Ify nyengir bersalah dan Ozy menghela napas lega. Rio sendiri langsung berdiri.

"Kalo gitu, ayo pulang," katanya pendek sambil berjalan mendahului mereka.

Ify menatap punggung Rio sebal, dia melirik kakinya yang juga diperban.

"Sakit, lho," gumamnya pelan. Ify tersenyum geli, lalu menepuk kepala Ify.

"Sini, gue bantuin," katanya sambil mengalungkan lengan Ify ke pinggangnya dan membantunya berjalan.

***


Rio menatap langit-langit kamarnya hampa. Kejadian tadi benar-benar membuatnya pusing. Kenapa dia harus sepanik itu pada cewek yang baru dikenalnya? Kenapa setiap Rio mau menjauh ada-ada saja yang terjadi?

Mendadak, terdengar suara-suara berisik dari kamar sebelah. Rio melirik dinding di sebelahnya sebal.
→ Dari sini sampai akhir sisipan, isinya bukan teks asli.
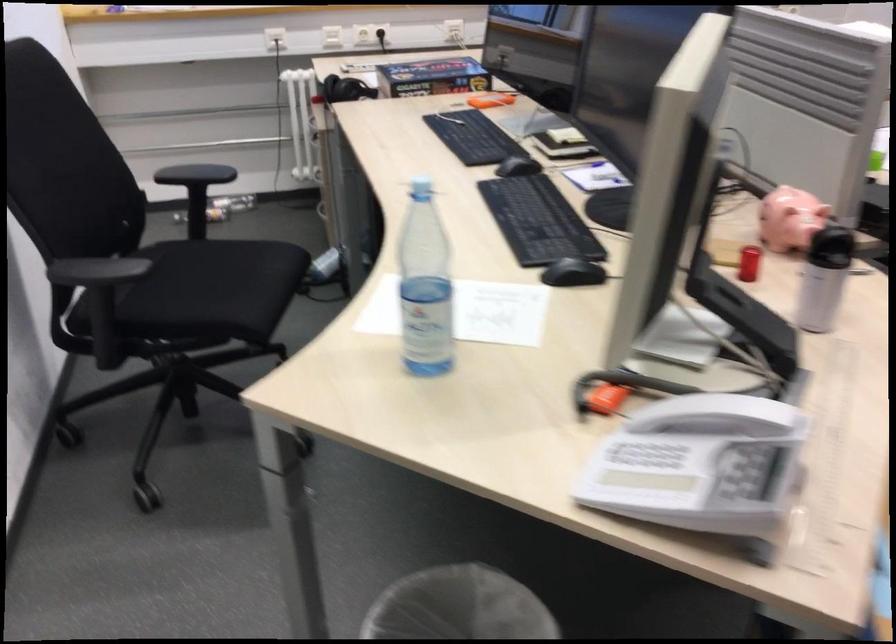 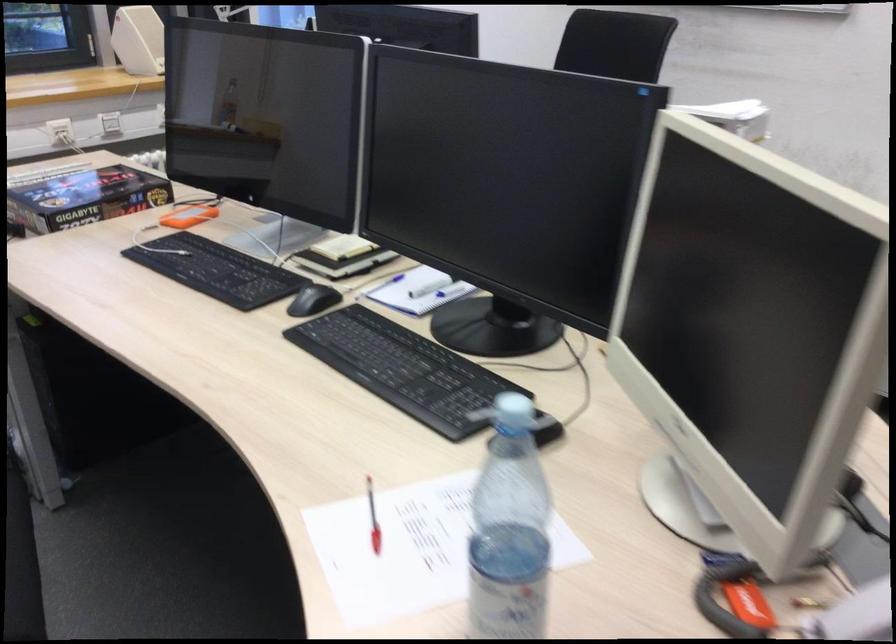 Find the pixel in the second image that matches (415,180) in the first image.

(513, 410)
Kali ini apa lagi?

Rio baru mau memejamkan matanya ketika suara-suara itu malah tambah keras dan mulai mengganggu. Rio berdecak kesal, dia bangkit dan keluar kamar. Lalu dia mendapati Ify sedang berjongkok di depan kamarnya dengan memegang palu. Di depannya ada rak buku yang patah dan paku-paku yang beserakan.

Rio mengernyit heran. Ify menoleh sebentar, kemudian kembali mencoba untuk menyatukan bagian yang patah di raknya. Ify mengetukkan palu kuat-kuat dan seketika pakunya bengkok.
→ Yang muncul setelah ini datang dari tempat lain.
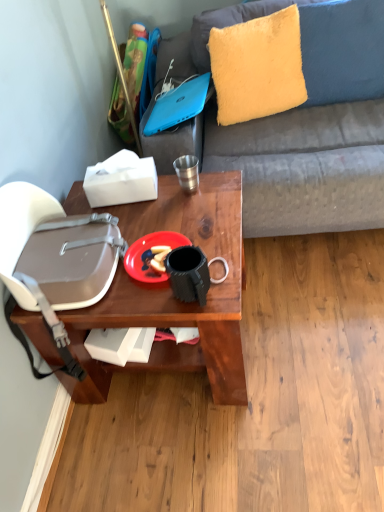 Question: Is the depth of metallic silver cup at center less than that of blue matte laptop at upper center?

Choices:
 (A) yes
 (B) no

Answer: (A)

Question: Is metallic silver cup at center to the left of blue matte laptop at upper center from the viewer's perspective?

Choices:
 (A) yes
 (B) no

Answer: (B)

Question: From a real-world perspective, is metallic silver cup at center on blue matte laptop at upper center?

Choices:
 (A) yes
 (B) no

Answer: (B)

Question: Is metallic silver cup at center positioned beyond the bounds of blue matte laptop at upper center?

Choices:
 (A) yes
 (B) no

Answer: (A)

Question: Is the position of metallic silver cup at center more distant than that of blue matte laptop at upper center?

Choices:
 (A) yes
 (B) no

Answer: (B)

Question: In terms of size, does matte gray handbag at left appear bigger or smaller than wooden table at center?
"Nggak bisa besok aja, ya? Berisik, nih," kata Rio.

"Aku nggak bisa tidur kalo ada yang belum selesai kayak gini. Lagian, kamarku udah jadi lautan buku, tau," ujar Ify sambil kembali mencoba memalu pakunya, tetapi lagi-lagi tidak berhasil.

Rio menatap Ify yang sedang mencoba lagi. Rio kemudian mengambil palu dari tangan Ify kemudian berjongkok di sebelahnya. Ify menatap Rio takjub. Rio mencoba untuk tidak mempedulikannya. Dia mengambil paku, lalu memakunya dengan mudah.

"Hmm... ternyata baik juga, ya," gumam Ify membuat Rio hampir memaku jarinya sendiri.

"Ini supaya cepet selesai. Atau gue yang nggak bakal bisa tidur," kelit Rio. Ify mengangguk-angguk jahil.

"Yang tadi siang, makasih ya," ujar Ify kemudian.

"Bukan apa-apa," balas Rio sambil cepat-cepat mengambil paku, berharap rak itu cepat selesai. 

"Tapi, pingsannya nggak penting. Cuma, lo pikir lo enteng?"

Ify terkekeh pelan. "Aku emang punya fobia sama darah. Setahun yang lalu, aku liat gimana ayah dan ibuku berdarah-darah. Sejak itu aku takut ngeliat darah," jelas Ify membuat Rio terdiam sejenak. Dia kemudian melanjutkan memaku.

"Tapi tadi kamu khawatir, kan, sama aku?" lanjut Ify lagi membuat palu Rio berhenti di udara. "Kata Ozy muka kamu pucat banget waktu ngangkat aku. Seneng, deh."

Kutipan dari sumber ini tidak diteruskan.